Rui Paes (born 1957 in Pemba, Mozambique) is a painter, illustrator and muralist, residing in the UK.

==Career==
Paes completed a degree in Painting in 1981 at the Escola de Belas Artes do Porto and was awarded the Newcomers Prize at the Arús National Exhibition of Modern Art in 1982. He completed a Master of Arts in Painting at the Royal College of Art, London, in 1988, under a scholarship from The Gulbenkian Foundation, Lisbon (Portugal) and a grant from the Beal Foundation, Boston (USA).

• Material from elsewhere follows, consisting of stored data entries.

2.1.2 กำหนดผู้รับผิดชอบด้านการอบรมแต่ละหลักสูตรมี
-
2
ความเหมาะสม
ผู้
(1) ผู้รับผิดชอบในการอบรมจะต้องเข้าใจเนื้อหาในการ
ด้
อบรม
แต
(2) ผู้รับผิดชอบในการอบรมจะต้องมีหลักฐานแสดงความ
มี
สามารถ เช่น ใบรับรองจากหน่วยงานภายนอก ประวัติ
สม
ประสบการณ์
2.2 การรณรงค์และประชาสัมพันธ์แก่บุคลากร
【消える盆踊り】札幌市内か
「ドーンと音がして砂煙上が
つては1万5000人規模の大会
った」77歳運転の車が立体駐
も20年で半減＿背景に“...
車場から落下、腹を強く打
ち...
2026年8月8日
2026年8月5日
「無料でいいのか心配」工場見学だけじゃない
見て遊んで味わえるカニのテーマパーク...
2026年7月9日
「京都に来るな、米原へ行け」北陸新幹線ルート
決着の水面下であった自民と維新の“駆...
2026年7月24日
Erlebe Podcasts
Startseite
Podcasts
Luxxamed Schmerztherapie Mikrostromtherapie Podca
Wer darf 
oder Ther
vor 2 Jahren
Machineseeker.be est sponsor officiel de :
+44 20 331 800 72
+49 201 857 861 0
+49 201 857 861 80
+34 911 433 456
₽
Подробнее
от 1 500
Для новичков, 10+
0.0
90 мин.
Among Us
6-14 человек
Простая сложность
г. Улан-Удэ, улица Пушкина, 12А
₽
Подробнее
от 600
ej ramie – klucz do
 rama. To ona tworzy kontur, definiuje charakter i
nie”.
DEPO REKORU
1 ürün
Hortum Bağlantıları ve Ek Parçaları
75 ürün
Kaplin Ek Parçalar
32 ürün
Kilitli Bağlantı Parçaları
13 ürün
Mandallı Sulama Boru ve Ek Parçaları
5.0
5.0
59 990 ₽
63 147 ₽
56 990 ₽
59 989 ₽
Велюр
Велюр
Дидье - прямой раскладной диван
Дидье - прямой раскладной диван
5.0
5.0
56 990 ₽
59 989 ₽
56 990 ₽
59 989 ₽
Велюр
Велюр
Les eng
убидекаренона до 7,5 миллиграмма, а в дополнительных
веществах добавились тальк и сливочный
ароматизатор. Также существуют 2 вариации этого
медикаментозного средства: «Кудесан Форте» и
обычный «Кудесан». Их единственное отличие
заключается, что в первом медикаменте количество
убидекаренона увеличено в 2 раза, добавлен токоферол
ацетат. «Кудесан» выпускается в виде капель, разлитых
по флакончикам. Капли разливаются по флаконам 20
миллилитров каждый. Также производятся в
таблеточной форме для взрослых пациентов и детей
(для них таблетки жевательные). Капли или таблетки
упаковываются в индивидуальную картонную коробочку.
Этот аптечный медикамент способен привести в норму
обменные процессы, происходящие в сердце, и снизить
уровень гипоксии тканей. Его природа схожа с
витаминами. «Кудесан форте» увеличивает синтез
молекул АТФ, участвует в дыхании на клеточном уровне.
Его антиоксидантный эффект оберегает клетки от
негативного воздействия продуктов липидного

Alongside his studio work Rui Paes painted murals in various countries around the world, including Egypt, Germany, Portugal, Norway, France and the United Kingdom.

Paes illustrated eight books, including the children's book Lotsa de Casha by Madonna which was published in 40 languages in over 100 countries and made the Top 10 New York Times Best Seller List.

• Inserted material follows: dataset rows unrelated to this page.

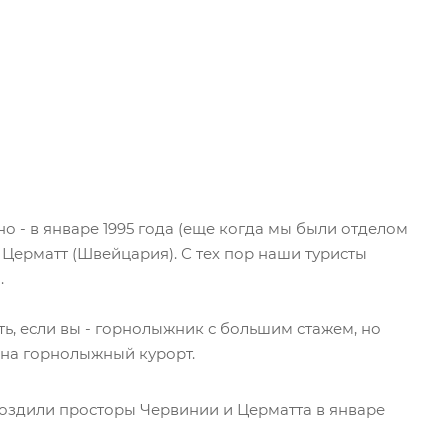
 - в январе 1995 года (еще когда мы были отделом
 Церматт (Швейцария). С тех пор наши туристы
.
ть, если вы - горнолыжник с большим стажем, но
ь на горнолыжный курорт.
оздили просторы Червинии и Церматта в январе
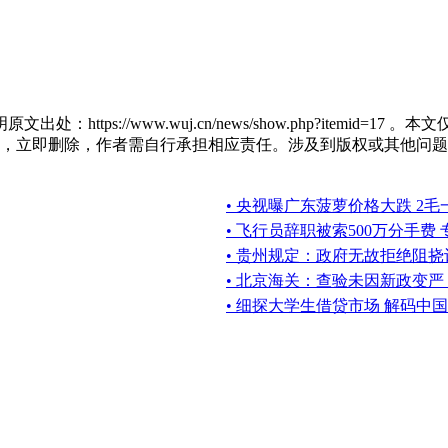
https://www.wuj.cn/news/show.php?item
，立即删除，作者需自行承担相应责任。涉及到版权或其他问题
• 央视曝广东菠萝价格大跌 2毛
• 飞行员辞职被索500万分手费
• 贵州规定：政府无故拒绝阻
• 北京海关：查验未因新政变严
• 细探大学生借贷市场 解码中国版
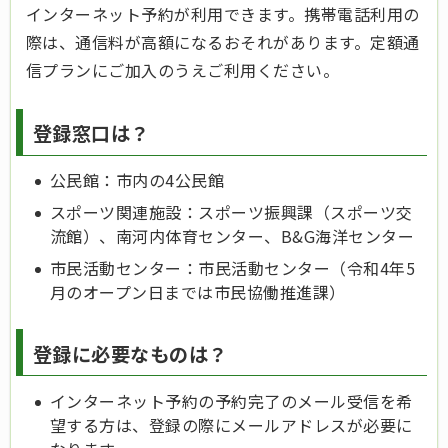
インターネット予約が利用できます。携帯電話利用の
際は、通信料が高額になるおそれがあります。定額通
信プランにご加入のうえご利用ください。
登録窓口は？
公民館：市内の4公民館
スポーツ関連施設：スポーツ振興課（スポーツ交
流館）、南河内体育センター、B&G海洋センター
市民活動センター：市民活動センター（令和4年5
月のオープン日までは市民協働推進課）
登録に必要なものは？
インターネット予約の予約完了のメール受信を希
望する方は、登録の際にメールアドレスが必要に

Between 1985 and 1990, the years the painter himself calls his Brutalist Period his palette became very restricted, bereft, basically reduced to the colour red which subsequently matured into the pigment Caput Mortuum. In Britain and the US, these very large minimal paintings with their vessel like structures and raw aesthetics found the support of art benefactors and collectors Bruce A. Beal (Boston, Mass.), John Studzinski (CBE) and Peter and Maria Kellner. In Portugal two architects showed particular and effective support: Fernando Távora and Eduardo Souto de Moura.

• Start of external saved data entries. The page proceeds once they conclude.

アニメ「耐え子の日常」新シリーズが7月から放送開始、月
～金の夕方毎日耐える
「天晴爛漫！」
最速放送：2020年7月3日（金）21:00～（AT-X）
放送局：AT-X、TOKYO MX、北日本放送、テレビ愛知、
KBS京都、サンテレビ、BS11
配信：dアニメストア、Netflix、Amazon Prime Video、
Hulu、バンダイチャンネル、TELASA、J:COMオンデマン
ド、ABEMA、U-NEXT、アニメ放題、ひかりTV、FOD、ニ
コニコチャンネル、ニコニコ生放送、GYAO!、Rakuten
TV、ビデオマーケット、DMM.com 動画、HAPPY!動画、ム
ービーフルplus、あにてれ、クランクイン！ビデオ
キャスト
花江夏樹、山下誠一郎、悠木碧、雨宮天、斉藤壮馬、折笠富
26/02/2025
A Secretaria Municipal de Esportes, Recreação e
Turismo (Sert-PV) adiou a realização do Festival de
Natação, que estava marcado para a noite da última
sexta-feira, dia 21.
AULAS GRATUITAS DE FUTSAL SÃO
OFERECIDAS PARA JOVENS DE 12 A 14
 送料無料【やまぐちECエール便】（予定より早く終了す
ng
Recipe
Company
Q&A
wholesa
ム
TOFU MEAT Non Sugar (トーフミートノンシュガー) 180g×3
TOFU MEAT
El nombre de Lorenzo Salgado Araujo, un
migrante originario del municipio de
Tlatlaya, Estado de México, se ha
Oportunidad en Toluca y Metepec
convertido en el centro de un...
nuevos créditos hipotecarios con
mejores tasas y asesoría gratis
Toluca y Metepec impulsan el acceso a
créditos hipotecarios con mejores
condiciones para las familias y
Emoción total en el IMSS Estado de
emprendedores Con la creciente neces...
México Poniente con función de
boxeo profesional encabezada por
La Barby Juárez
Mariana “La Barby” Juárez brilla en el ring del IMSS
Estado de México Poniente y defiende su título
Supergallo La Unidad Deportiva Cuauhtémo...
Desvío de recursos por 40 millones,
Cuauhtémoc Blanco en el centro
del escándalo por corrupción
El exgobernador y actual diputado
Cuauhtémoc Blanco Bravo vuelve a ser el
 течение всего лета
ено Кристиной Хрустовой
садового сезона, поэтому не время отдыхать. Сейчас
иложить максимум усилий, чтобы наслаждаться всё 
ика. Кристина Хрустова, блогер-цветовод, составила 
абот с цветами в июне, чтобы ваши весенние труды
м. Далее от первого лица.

In 2008 Rui Paes was the Creator, General Curator and co-organizer of the exhibition "Looking at Picasso - Picasso and Portuguese Art of the 20th Century" which took place in Portimão in Portugal and included a show of photographs by Lee Miller entitled "Lee Miller & Picasso". "Looking at Picasso - Picasso and Portuguese Art of the 20th Century" became the blueprint for the exhibition "Picasso & Modern British Art" which took place at Tate Britain and the Scottish National Gallery of Modern Art, in 2012.

Paes has had 13 solo exhibitions and has taken part in numerous group shows. His work is represented in Japan, the Middle East, Africa, Europe and the United States.

==Solo exhibitions==

- "Ausência e Desejo / Absence and Desire" ÁRVORE Coop., Porto, Portugal (2010).
- "Dar Voz à Poesia / Giving a Voice to Poetry" Centro de Arte de Ovar, Ovar, Portugal (2009).
- "Lotsa de Casha" Chipping Norton Theatre, UK (2007).
- "Billie Bargeld" Neue Theatre Espelkamp, Espelkamp, Germany (2007).
- "Pipas de Massa" Teatro Nacional de S. Carlos, Lisboa, Portugal (2006).
- "A Procissão / The Procession" DARIO RAMOS Gallery, Porto, Portugal (1998).
- "Pintura sobre Papel" Galeria da Universidade de Braga, Braga, Portugal (1992).
- "Cruzes / Crosses" ATLANTICA Gallery, Porto, Portugal (1992).
- "Works on Paper" Lilian Baylis Theatre, London, UK (1990).
- MODULO Gallery, Lisbon, Portugal (1989).
- MODULO Gallery, Porto, Portugal (1989).
- GILDE Gallery, Guimarães, Portugal (1985).
- "Um Segredo / A Secret" DIAGONAL Gallery (Sponsored by the Portuguese Ministry of Culture), Cascais, Portugal (1983).